Wave C dispatches four tasks in parallel:

Task	Owner files	Collision with P0.7.1?
P0.2.3 two-phase startup	`src/server.ts` (edits)	No — P0.7.1 does not touch server.ts.
P0.3.1 β state machine	`src/domains/tasks/*`	No — sibling under `src/domains/`, disjoint directory.
P0.6.1 ε skill schema	`src/domains/skills/*`	No — sibling under `src/domains/`, disjoint directory.
P0.7.1 (this task)	`src/domains/trail/*` + `src/__tests__/trail-schema.test.ts`	n/a

No shared edits. The src/domains/ parent directory must exist (any of P0.3.1/P0.6.1/P0.7.1 may create it — mkdir -p is idempotent; no merge conflict risk given git tracks files not directories).

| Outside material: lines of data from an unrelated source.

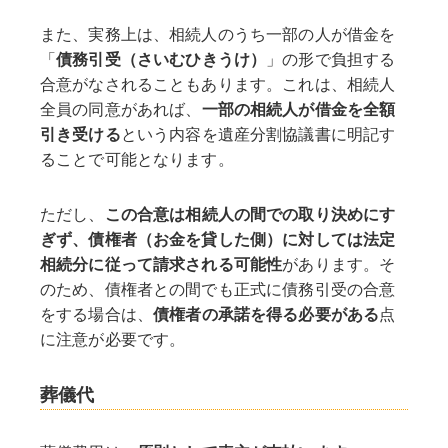
また、実務上は、相続人のうち一部の人が借金を
「
債務引受（さいむひきうけ）
」の形で負担する
合意がなされることもあります。これは、相続人
全員の同意があれば、
一部の相続人が借金を全額
引き受ける
という内容を遺産分割協議書に明記す
ることで可能となります。
ただし、
この合意は相続人の間での取り決めにす
ぎず、債権者（お金を貸した側）に対しては法定
相続分に従って請求される可能性
があります。そ
のため、債権者との間でも正式に債務引受の合意
をする場合は、
債権者の承諾を得る必要がある
点
に注意が必要です。
葬儀代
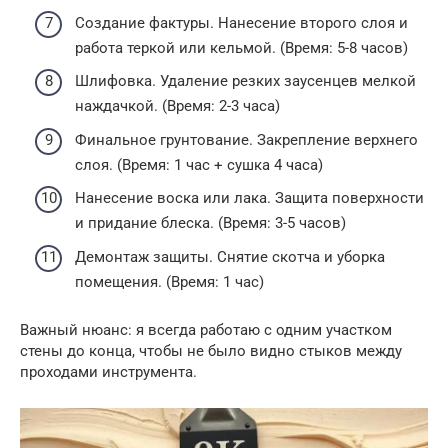
Создание фактуры. Нанесение второго слоя и
работа теркой или кельмой. (Время: 5-8 часов)
Шлифовка. Удаление резких заусенцев мелкой
наждачкой. (Время: 2-3 часа)
Финальное грунтование. Закрепление верхнего
слоя. (Время: 1 час + сушка 4 часа)
Нанесение воска или лака. Защита поверхности
и придание блеска. (Время: 3-5 часов)
Демонтаж защиты. Снятие скотча и уборка
помещения. (Время: 1 час)
Важный нюанс: я всегда работаю с одним участком
стены до конца, чтобы не было видно стыков между
проходами инструмента.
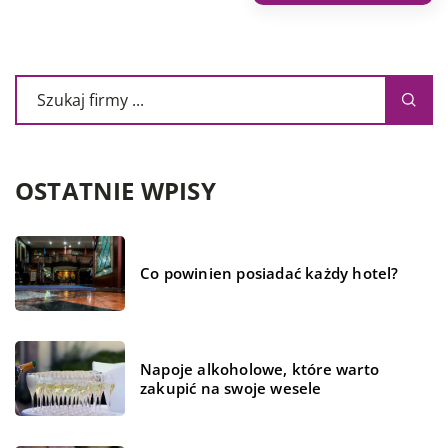
OSTATNIE WPISY
Co powinien posiadać każdy hotel?
Napoje alkoholowe, które warto
zakupić na swoje wesele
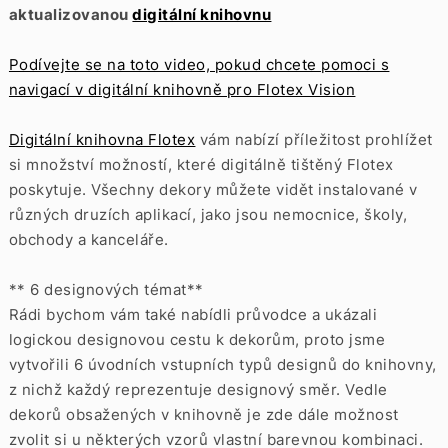
aktualizovanou
digitální knihovnu
Podívejte se na toto video, pokud chcete pomoci s
navigací v digitální knihovně pro Flotex Vision
Digitální knihovna Flotex
vám nabízí příležitost prohlížet
si množství možností, které digitálně tištěný Flotex
poskytuje. Všechny dekory můžete vidět instalované v
různých druzích aplikací, jako jsou nemocnice, školy,
obchody a kanceláře.
** 6 designových témat**
Rádi bychom vám také nabídli průvodce a ukázali
logickou designovou cestu k dekorům, proto jsme
vytvořili 6 úvodních vstupních typů designů do knihovny,
z nichž každý reprezentuje designový směr. Vedle
dekorů obsažených v knihovně je zde dále možnost
zvolit si u některých vzorů vlastní barevnou kombinaci.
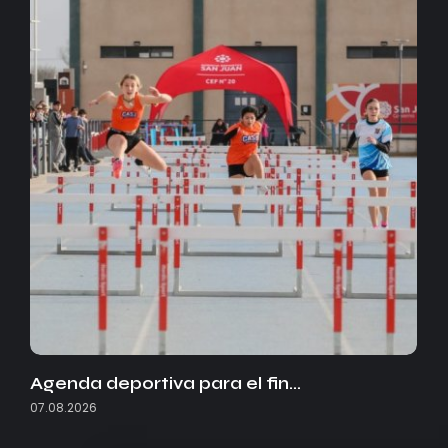
Agenda deportiva para el fin…
07.08.2026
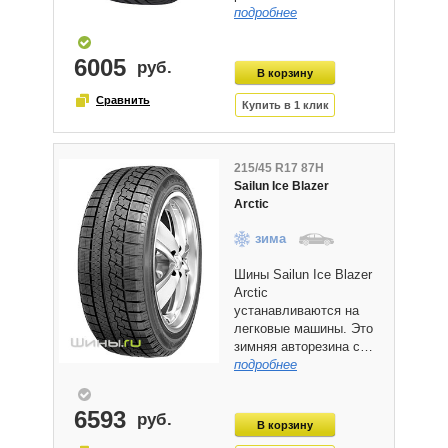
подробнее
6005
215/45 R17 87H
Sailun Ice Blazer
Arctic
зима
Шины Sailun Ice Blazer
Arctic
устанавливаются на
легковые машины. Это
зимняя авторезина с…
подробнее
6593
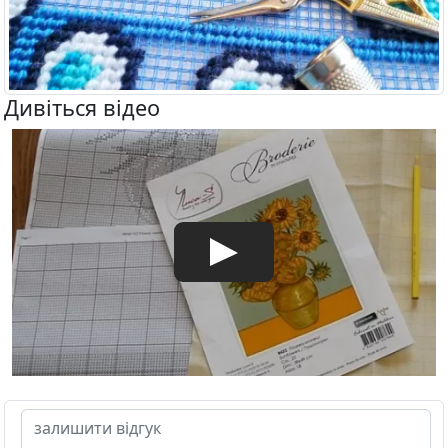
Дивіться відео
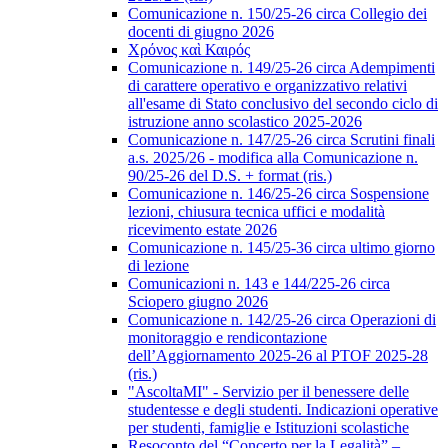
Comunicazione n. 150/25-26 circa Collegio dei
docenti di giugno 2026
Χρόνος καὶ Καιρός
Comunicazione n. 149/25-26 circa Adempimenti
di carattere operativo e organizzativo relativi
all'esame di Stato conclusivo del secondo ciclo di
istruzione anno scolastico 2025-2026
Comunicazione n. 147/25-26 circa Scrutini finali
a.s. 2025/26 - modifica alla Comunicazione n.
90/25-26 del D.S. + format (ris.)
Comunicazione n. 146/25-26 circa Sospensione
lezioni, chiusura tecnica uffici e modalità
ricevimento estate 2026
Comunicazione n. 145/25-36 circa ultimo giorno
di lezione
Comunicazioni n. 143 e 144/225-26 circa
Sciopero giugno 2026
Comunicazione n. 142/25-26 circa Operazioni di
monitoraggio e rendicontazione
dell’Aggiornamento 2025-26 al PTOF 2025-28
(ris.)
"AscoltaMI" - Servizio per il benessere delle
studentesse e degli studenti. Indicazioni operative
per studenti, famiglie e Istituzioni scolastiche
Resoconto del “Concerto per la Legalità” –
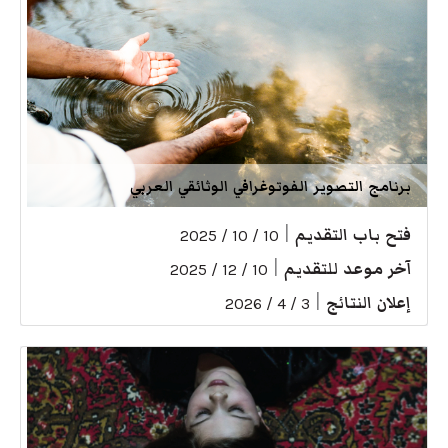
برنامج التصوير الفوتوغرافي الوثائقي العربي
فتح باب التقديم
|
10 / 10 / 2025
آخر موعد للتقديم
|
10 / 12 / 2025
إعلان النتائج
|
3 / 4 / 2026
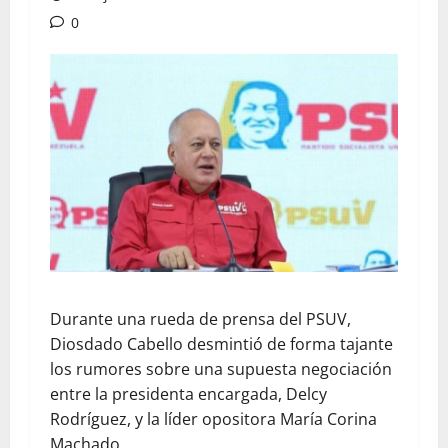
0
Durante una rueda de prensa del PSUV,
Diosdado Cabello desmintió de forma tajante
los rumores sobre una supuesta negociación
entre la presidenta encargada, Delcy
Rodríguez, y la líder opositora María Corina
Machado.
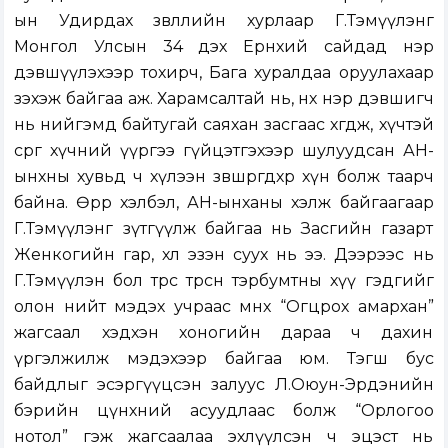
ын Удирдах зөвлөлийн хурлаар Г.Тэмүүлэнг
Монгол Улсын 34 дэх Ерөнхий сайдад нэр
дэвшүүлэхээр тохирч, Бага хуралдаа оруулахаар
зэхэж байгаа аж. Харамсалтай нь, өнөөх нэр дэвшигч
нь нийгэмд байтугай саяхан засгаас хөөгдөж, хүчтэй
сөрөг хүчний үүргээ гүйцэтгэхээр шулуудсан АН-
ынхны хувьд ч хүлээн зөвшөөрөгдөхөөр хүн болж таарч
байна. Өөрөөр хэлбэл, АН-ынханы хэлж байгаагаар
Г.Тэмүүлэнг зүтгүүлж байгаа нь Засгийн газарт
Женкогийн гар, хөл эзэн суух нь ээ. Дээрээс нь
Г.Тэмүүлэн бол төрөөс төрсөн тэрбумтны хүү гэдгийг
олон нийт мэдэх учраас өмнөх “Огцрох амархан”
жагсаал хэдхэн хоногийн дараа ч дахин
үргэлжилж мэдэхээр байгаа юм. Тэгш бус
байдлыг эсэргүүцсэн залуус Л.Оюун-Эрдэнийн
бэрийн цүнхний асуудлаас болж “Орлогоо
нотол” гэж жагсаалаа эхлүүлсэн ч эцэст нь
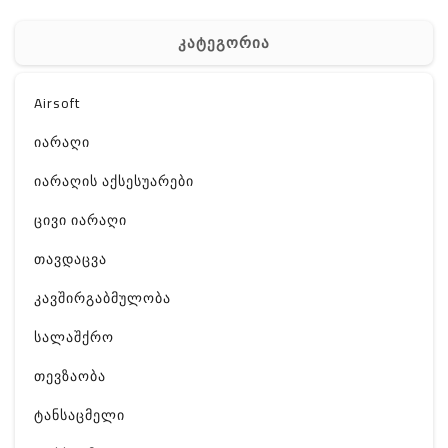
კატეგორია
Airsoft
იარაღი
იარაღის აქსესუარები
ცივი იარაღი
თავდაცვა
კავშირგაბმულობა
სალაშქრო
თევზაობა
ტანსაცმელი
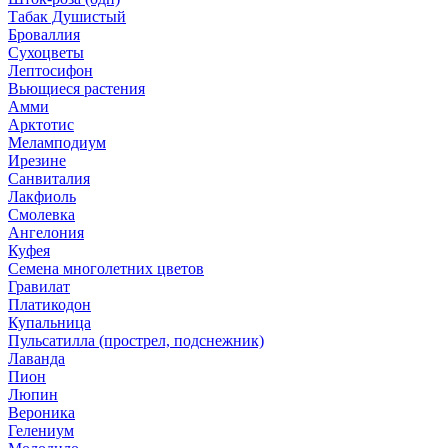
Табак Душистый
Броваллия
Сухоцветы
Лептосифон
Вьющиеся растения
Амми
Арктотис
Меламподиум
Ирезине
Санвиталия
Лакфиоль
Смолевка
Ангелония
Куфея
Семена многолетних цветов
Гравилат
Платикодон
Купальница
Пульсатилла (прострел, подснежник)
Лаванда
Пион
Люпин
Вероника
Гелениум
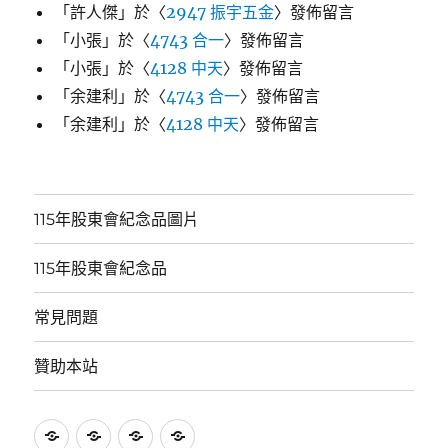
「
許人傑
」於〈
2947 振宇五金
〉發佈留言
「
小張
」於〈
4743 合一
〉發佈留言
「
小張
」於〈
4128 中天
〉發佈留言
「
余建利
」於〈
4743 合一
〉發佈留言
「
余建利
」於〈
4128 中天
〉發佈留言
115年股東會紀念品圖片
115年股東會紀念品
常見問題
贊助本站
115
115
常
贊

Shared infra files the dispatch prompt explicitly forbids this task from touching:

src/server.ts, src/db/*, src/config.ts, src/modes.ts — confirmed not modified.
package.json, jest.config.ts, tsconfig.json — no new deps, no config changes; confirmed not modified.
src/domains/tasks/*, src/domains/skills/* — confirmed not touched.

§9. Baseline verification

$ git rev-parse HEAD
3ebbe419  (P0.2.2 SQLite init merged as PR #122)

$ git log -1 --format=%s
feat(p0-2-2): SQLite init — better-sqlite3 WAL+FK + PRAGMA user_version migrations (#122)

$ node --version
v20.x (from CI matrix — P0.1.3 established Node 20 floor)

$ cat package.json | grep -E "zod|better-sqlite3"
    "better-sqlite3": "^11.5.0",
    "zod": "^3.23.8",

All prerequisites from the dependency chain (P0.1.1 scaffolding, P0.1.2 Jest ESM, P0.1.4 config, P0.2.2 SQLite init) are present at HEAD. zod@^3.23.8 is available; node:crypto is a Node built-in (no package dependency).

§10. Exit criteria for Step 1

All target files catalogued as absent in §1.
Adjacent integration surfaces documented in §2.
Spec vs packet deviation resolved in §3 (one: test file location).
Hash-input subset rationale captured in §4.
Canonical-JSON algorithm + test edge cases captured in §5.
Acceptance criteria mapped to test paths in §6.
Donor genealogy acknowledged as reference-only in §7.
Parallel-wave collision check completed in §8.
Baseline commit + toolchain verified in §9.

Ready to proceed to Step 2 (contract).